Would you retype the whole listing verbatim, keeping pictures out of it?

_Supplied information_:
[Start of Attachment]
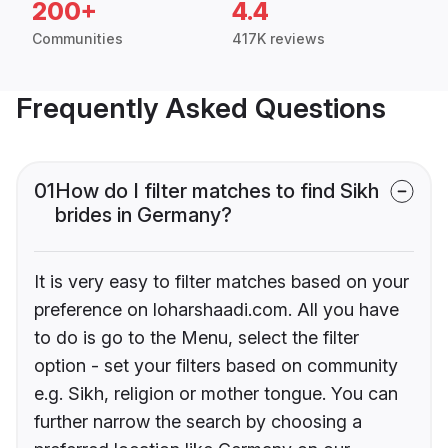
200+
4.4
Communities
417K reviews
Frequently Asked Questions
01
How do I filter matches to find Sikh
brides in Germany?
It is very easy to filter matches based on your
preference on loharshaadi.com. All you have
to do is go to the Menu, select the filter
option - set your filters based on community
e.g. Sikh, religion or mother tongue. You can
further narrow the search by choosing a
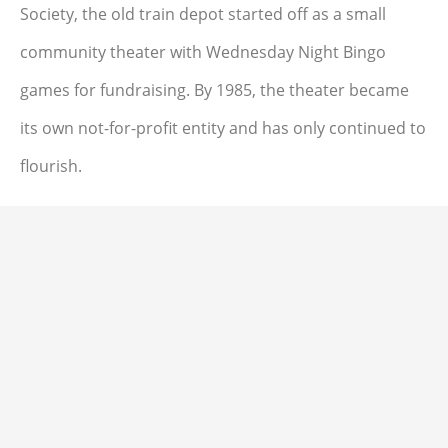
Society, the old train depot started off as a small
community theater with Wednesday Night Bingo
games for fundraising. By 1985, the theater became
its own not-for-profit entity and has only continued to
flourish.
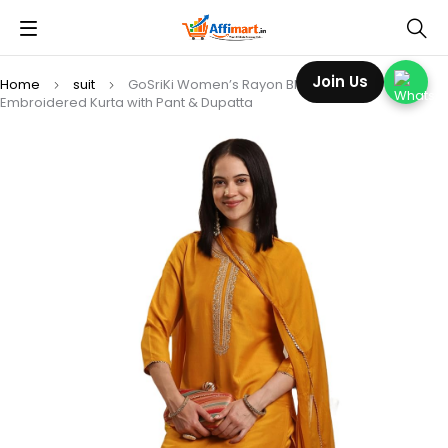
Join Us
Home
suit
GoSriKi Women’s Rayon Blend Straight
Embroidered Kurta with Pant & Dupatta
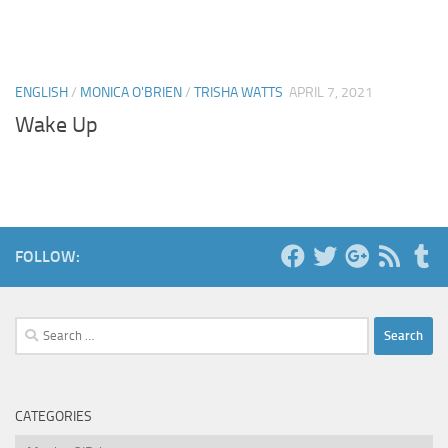
ENGLISH
/
MONICA O'BRIEN
/
TRISHA WATTS
APRIL 7, 2021
Wake Up
FOLLOW:
Search
for:
CATEGORIES
Categories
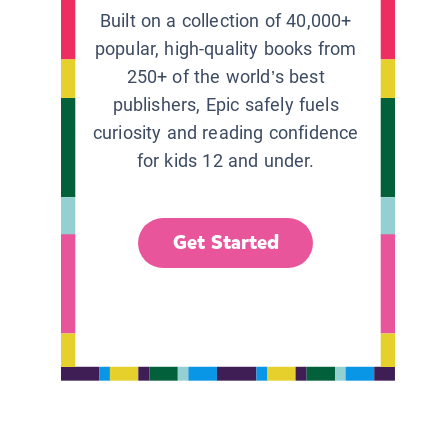
Built on a collection of 40,000+
popular, high-quality books from
250+ of the world’s best
publishers, Epic safely fuels
curiosity and reading confidence
for kids 12 and under.
Get Started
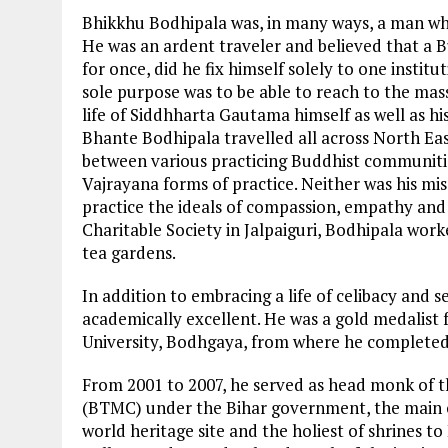
Bhikkhu Bodhipala was, in many ways, a man whos
He was an ardent traveler and believed that a B
for once, did he fix himself solely to one insti
sole purpose was to be able to reach to the mass
life of Siddhharta Gautama himself as well as h
Bhante Bodhipala travelled all across North Eas
between various practicing Buddhist communiti
Vajrayana forms of practice. Neither was his miss
practice the ideals of compassion, empathy and
Charitable Society in Jalpaiguri, Bodhipala wo
tea gardens.
In addition to embracing a life of celibacy and 
academically excellent. He was a gold medalis
University, Bodhgaya, from where he completed
From 2001 to 2007, he served as head monk o
(BTMC) under the Bihar government, the main
world heritage site and the holiest of shrines t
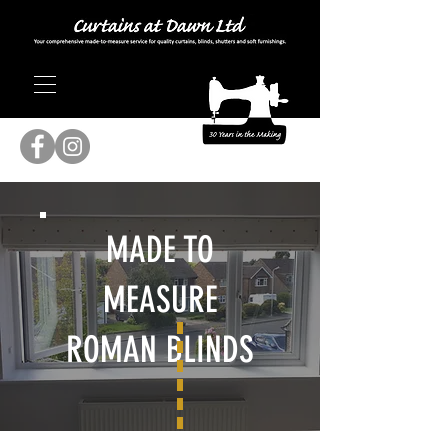
MADE TO
MEASURE
ROMAN BLINDS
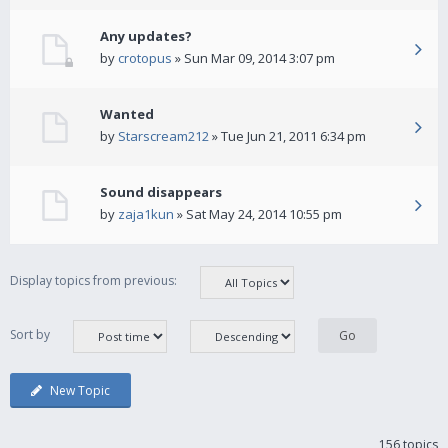
Any updates?
by
crotopus
» Sun Mar 09, 2014 3:07 pm
Wanted
by
Starscream212
» Tue Jun 21, 2011 6:34 pm
Sound disappears
by
zaja1kun
» Sat May 24, 2014 10:55 pm
Display topics from previous:
Sort by
New Topic
156 topics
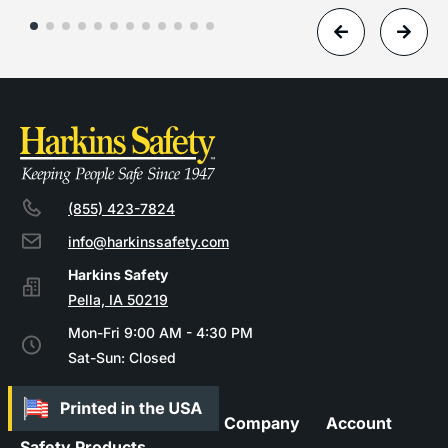
(855) 423-7824
info@harkinssafety.com
Pella, IA 50219
Mon-Fri 9:00 AM - 4:30 PM
Sat-Sun: Closed
Company
Account
Safety Products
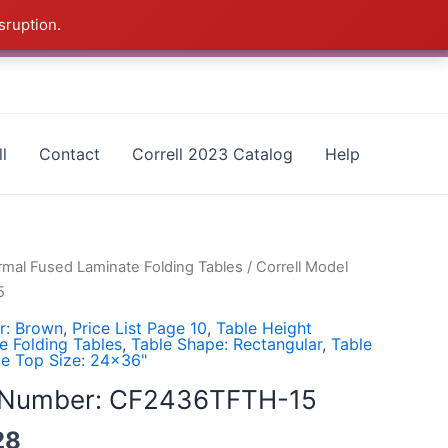
sruption.
as - CALL 385-424-8787
Dismiss
l
Contact
Correll 2023 Catalog
Help
rmal Fused Laminate Folding Tables
/ Correll Model
5
r: Brown
,
Price List Page 10
,
Table Height
e Folding Tables
,
Table Shape: Rectangular
,
Table
le Top Size: 24x36"
l Number: CF2436TFTH-15
28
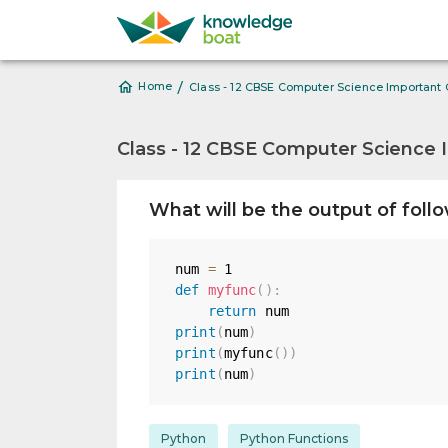
/
Home
Class - 12 CBSE Computer Science Important
Class - 12 CBSE Computer Science 
What will be the output of foll
num 
=
1
def
myfunc
(
)
:
return
print
(
num
)
print
(
myfunc
(
)
)
print
(
num
)
Python
Python Functions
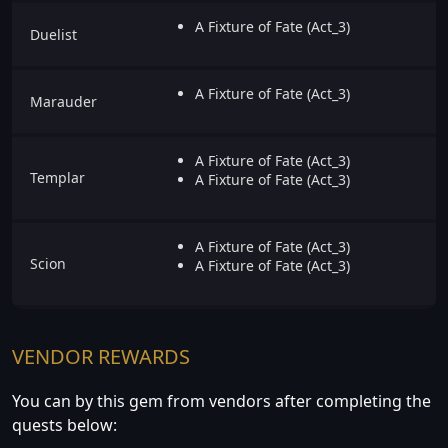
A Fixture of Fate (Act_3)
Duelist
A Fixture of Fate (Act_3)
Marauder
A Fixture of Fate (Act_3)
Templar
A Fixture of Fate (Act_3)
A Fixture of Fate (Act_3)
Scion
A Fixture of Fate (Act_3)
VENDOR REWARDS
You can by this gem from vendors after completing the
quests below:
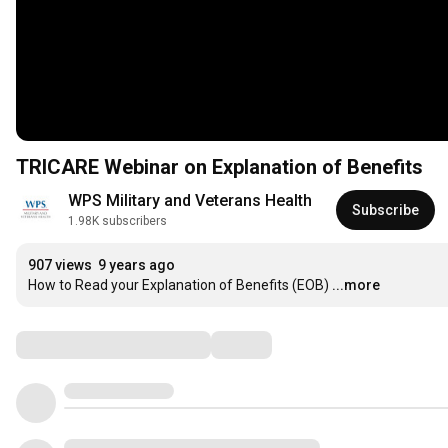
TRICARE Webinar on Explanation of Benefits
WPS Military and Veterans Health
Subscribe
1.98K subscribers
907 views
9 years ago
How to Read your Explanation of Benefits (EOB)
...more
Comments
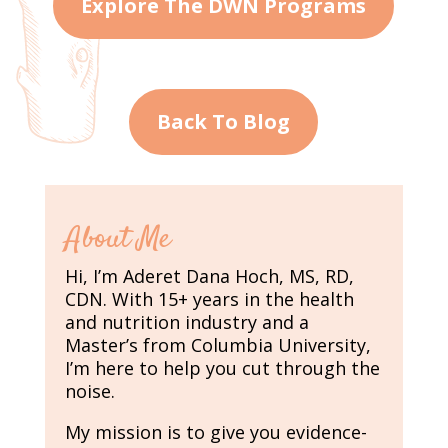
Explore The DWN Programs
Back To Blog
About Me
Hi, I’m Aderet Dana Hoch, MS, RD,
CDN. With 15+ years in the health
and nutrition industry and a
Master’s from Columbia University,
I’m here to help you cut through the
noise.
My mission is to give you evidence-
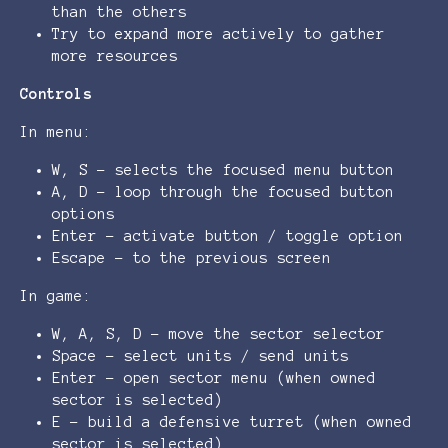
than the others
Try to expand more actively to gather
more resources
Controls
In menu:
W, S - selects the focused menu button
A, D - loop through the focused button
options
Enter - activate button / toggle option
Escape - to the previous screen
In game:
W, A, S, D - move the sector selector
Space - select units / send units
Enter - open sector menu (when owned
sector is selected)
E - build a defensive turret (when owned
sector is selected)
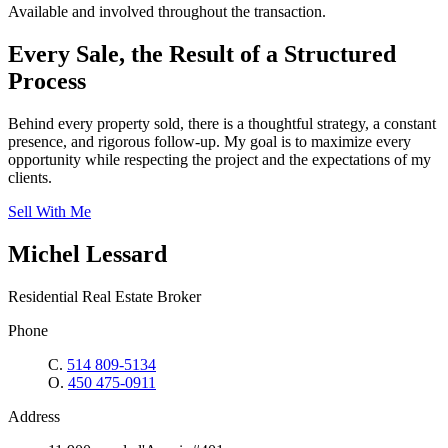
Available and involved throughout the transaction.
Every Sale, the Result of a Structured
Process
Behind every property sold, there is a thoughtful strategy, a constant
presence, and rigorous follow-up. My goal is to maximize every
opportunity while respecting the project and the expectations of my
clients.
Sell With Me
Michel Lessard
Residential Real Estate Broker
Phone
C.
514 809-5134
O.
450 475-0911
Address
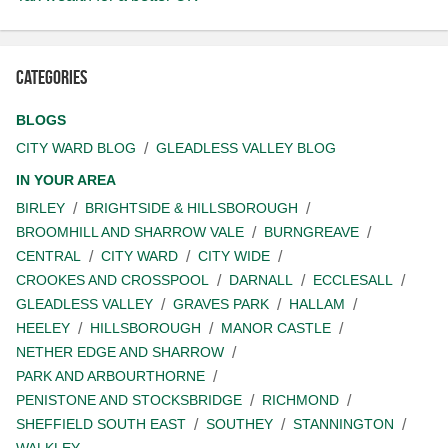
Categories
BLOGS
CITY WARD BLOG
GLEADLESS VALLEY BLOG
IN YOUR AREA
BIRLEY
BRIGHTSIDE & HILLSBOROUGH
BROOMHILL AND SHARROW VALE
BURNGREAVE
CENTRAL
CITY WARD
CITY WIDE
CROOKES AND CROSSPOOL
DARNALL
ECCLESALL
GLEADLESS VALLEY
GRAVES PARK
HALLAM
HEELEY
HILLSBOROUGH
MANOR CASTLE
NETHER EDGE AND SHARROW
PARK AND ARBOURTHORNE
PENISTONE AND STOCKSBRIDGE
RICHMOND
SHEFFIELD SOUTH EAST
SOUTHEY
STANNINGTON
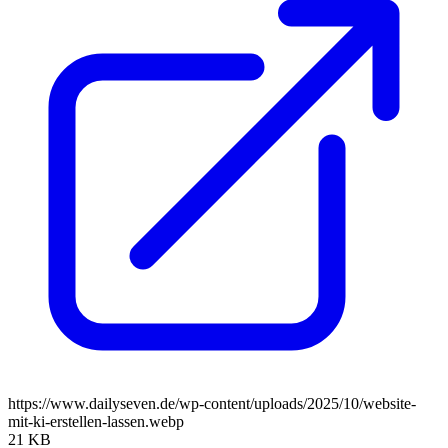
https://www.dailyseven.de/wp-content/uploads/2025/10/website-
mit-ki-erstellen-lassen.webp
21 KB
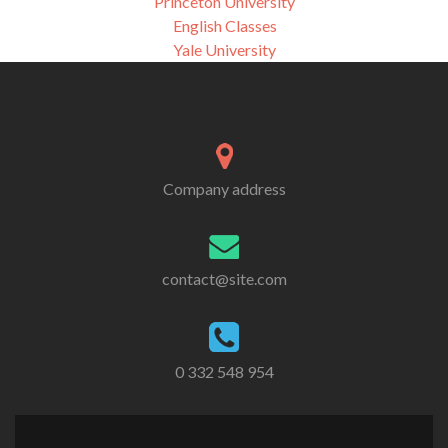
Princeton University
English Classes
Yale University
Company address
contact@site.com
0 332 548 954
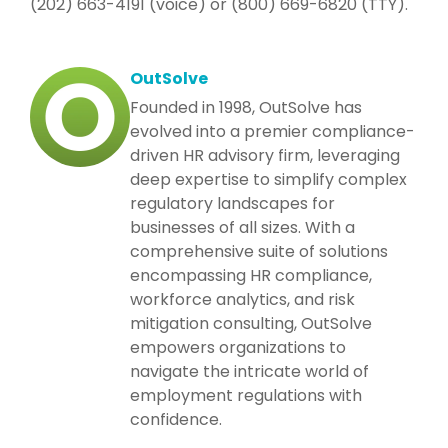
(202) 663-4191 (voice) or (800) 669-6820 (TTY).
OutSolve
Founded in 1998, OutSolve has
evolved into a premier compliance-
driven HR advisory firm, leveraging
deep expertise to simplify complex
regulatory landscapes for
businesses of all sizes. With a
comprehensive suite of solutions
encompassing HR compliance,
workforce analytics, and risk
mitigation consulting, OutSolve
empowers organizations to
navigate the intricate world of
employment regulations with
confidence.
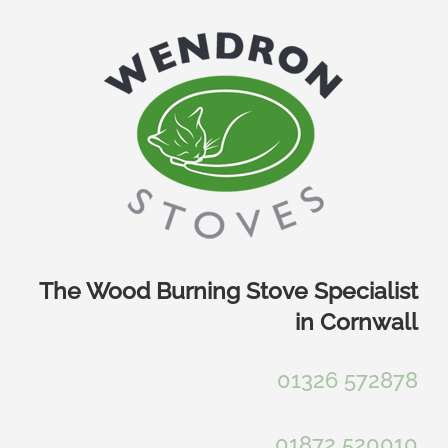
Skip
to
content
The Wood Burning Stove Specialist
in Cornwall
01326 572878
01872 520010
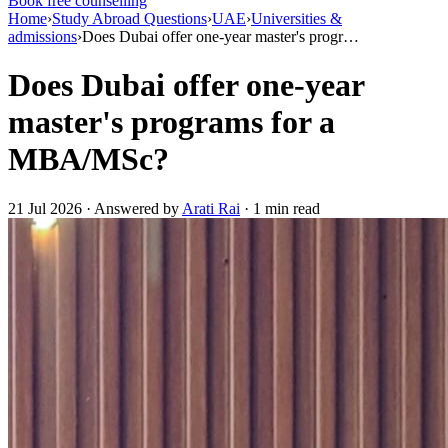
Book free counselling
Home
›
Study Abroad Questions
›
UAE
›
Universities &
admissions
›
Does Dubai offer one-year master's progr…
Does Dubai offer one-year
master's programs for a
MBA/MSc?
21 Jul 2026 · Answered by
Arati Rai
· 1 min read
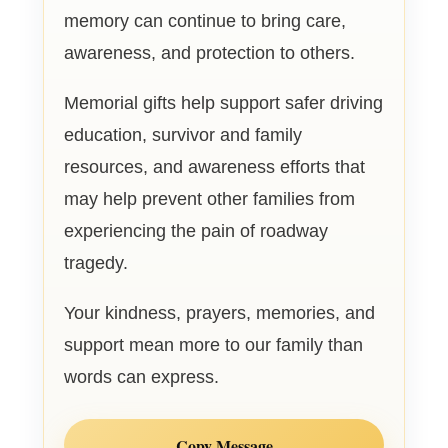
memory can continue to bring care,
awareness, and protection to others.
Memorial gifts help support safer driving
education, survivor and family
resources, and awareness efforts that
may help prevent other families from
experiencing the pain of roadway
tragedy.
Your kindness, prayers, memories, and
support mean more to our family than
words can express.
Copy Message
[End of Attachment]
_Task solution_:
200+
4.4
Communities
417K reviews
Frequently Asked Questions
01
How do I filter matches to find Sikh
brides in Germany?
It is very easy to filter matches based on your
preference on loharshaadi.com. All you have
to do is go to the Menu, select the filter
option - set your filters based on community
e.g. Sikh, religion or mother tongue. You can
further narrow the search by choosing a
Society, the old train depot started off as a small
community theater with Wednesday Night Bingo
games for fundraising. By 1985, the theater became
its own not-for-profit entity and has only continued to
flourish.
Join Us
Home
suit
GoSriKi Women’s Rayon Blend Straight
Embroidered Kurta with Pant & Dupatta
ENGLISH
/
MONICA O'BRIEN
/
TRISHA WATTS
APRIL 7, 2021
Wake Up
FOLLOW:
Search
for:
CATEGORIES
Categories
Built on a collection of 40,000+
popular, high-quality books from
250+ of the world’s best
publishers, Epic safely fuels
curiosity and reading confidence
for kids 12 and under.
Get Started
Bhikkhu Bodhipala was, in many ways, a man whos
He was an ardent traveler and believed that a B
for once, did he fix himself solely to one insti
sole purpose was to be able to reach to the mass
life of Siddhharta Gautama himself as well as h
Bhante Bodhipala travelled all across North Eas
between various practicing Buddhist communiti
Vajrayana forms of practice. Neither was his miss
practice the ideals of compassion, empathy and
Charitable Society in Jalpaiguri, Bodhipala wo
tea gardens.
In addition to embracing a life of celibacy and 
academically excellent. He was a gold medalis
University, Bodhgaya, from where he completed
From 2001 to 2007, he served as head monk o
(BTMC) under the Bihar government, the main
world heritage site and the holiest of shrines t
MADE TO
MEASURE
ROMAN BLINDS
Any updates?
by
crotopus
» Sun Mar 09, 2014 3:07 pm
Wanted
by
Starscream212
» Tue Jun 21, 2011 6:34 pm
Sound disappears
by
zaja1kun
» Sat May 24, 2014 10:55 pm
Display topics from previous:
Sort by
New Topic
156 topics
(855) 423-7824
info@harkinssafety.com
Pella, IA 50219
Mon-Fri 9:00 AM - 4:30 PM
Sat-Sun: Closed
Company
Account
Safety Products
sruption.
as - CALL 385-424-8787
Dismiss
l
Contact
Correll 2023 Catalog
Help
rmal Fused Laminate Folding Tables
/ Correll Model
5
r: Brown
,
Price List Page 10
,
Table Height
e Folding Tables
,
Table Shape: Rectangular
,
Table
le Top Size: 24x36"
l Number: CF2436TFTH-15
28
/
Home
Class - 12 CBSE Computer Science Important
Class - 12 CBSE Computer Science 
What will be the output of foll
num 
=
1
def
myfunc
(
)
:
return
print
(
num
)
print
(
myfunc
(
)
)
print
(
num
)
Python
Python Functions
A Fixture of Fate (Act_3)
Duelist
A Fixture of Fate (Act_3)
Marauder
A Fixture of Fate (Act_3)
Templar
A Fixture of Fate (Act_3)
A Fixture of Fate (Act_3)
Scion
A Fixture of Fate (Act_3)
VENDOR REWARDS
You can by this gem from vendors after completing the
quests below:
TRICARE Webinar on Explanation of Benefits
WPS Military and Veterans Health
Subscribe
1.98K subscribers
907 views
9 years ago
How to Read your Explanation of Benefits (EOB)
...more
Comments
Explore The DWN Programs
Back To Blog
About Me
Hi, I’m Aderet Dana Hoch, MS, RD,
CDN. With 15+ years in the health
and nutrition industry and a
Master’s from Columbia University,
I’m here to help you cut through the
noise.
My mission is to give you evidence-
than the others
Try to expand more actively to gather
more resources
Controls
In menu:
W, S - selects the focused menu button
A, D - loop through the focused button
options
Enter - activate button / toggle option
Escape - to the previous screen
In game:
W, A, S, D - move the sector selector
Space - select units / send units
Enter - open sector menu (when owned
sector is selected)
E - build a defensive turret (when owned
sector is selected)
Available and involved throughout the transaction.
Every Sale, the Result of a Structured
Process
Behind every property sold, there is a thoughtful strategy, a constant
presence, and rigorous follow-up. My goal is to maximize every
opportunity while respecting the project and the expectations of my
clients.
Sell With Me
Michel Lessard
Residential Real Estate Broker
Phone
C.
514 809-5134
O.
450 475-0911
Address
Categories
BLOGS
CITY WARD BLOG
GLEADLESS VALLEY BLOG
IN YOUR AREA
BIRLEY
BRIGHTSIDE & HILLSBOROUGH
BROOMHILL AND SHARROW VALE
BURNGREAVE
CENTRAL
CITY WARD
CITY WIDE
CROOKES AND CROSSPOOL
DARNALL
ECCLESALL
GLEADLESS VALLEY
GRAVES PARK
HALLAM
HEELEY
HILLSBOROUGH
MANOR CASTLE
NETHER EDGE AND SHARROW
PARK AND ARBOURTHORNE
PENISTONE AND STOCKSBRIDGE
RICHMOND
SHEFFIELD SOUTH EAST
SOUTHEY
STANNINGTON
https://www.dailyseven.de/wp-content/uploads/2025/10/website-
mit-ki-erstellen-lassen.webp
21 KB
Princeton University
English Classes
Yale University
Company address
contact@site.com
0 332 548 954
(202) 663-4191 (voice) or (800) 669-6820 (TTY).
OutSolve
Founded in 1998, OutSolve has
evolved into a premier compliance-
driven HR advisory firm, leveraging
deep expertise to simplify complex
regulatory landscapes for
businesses of all sizes. With a
comprehensive suite of solutions
encompassing HR compliance,
workforce analytics, and risk
mitigation consulting, OutSolve
empowers organizations to
navigate the intricate world of
employment regulations with
confidence.
Skip
to
content
The Wood Burning Stove Specialist
in Cornwall
01326 572878
01872 520010
Book free counselling
Home
›
Study Abroad Questions
›
UAE
›
Universities &
admissions
›
Does Dubai offer one-year master's progr…
Does Dubai offer one-year
master's programs for a
MBA/MSc?
21 Jul 2026 · Answered by
Arati Rai
· 1 min read
memory can continue to bring care,
awareness, and protection to others.
Memorial gifts help support safer driving
education, survivor and family
resources, and awareness efforts that
may help prevent other families from
experiencing the pain of roadway
tragedy.
Your kindness, prayers, memories, and
support mean more to our family than
words can express.
Copy Message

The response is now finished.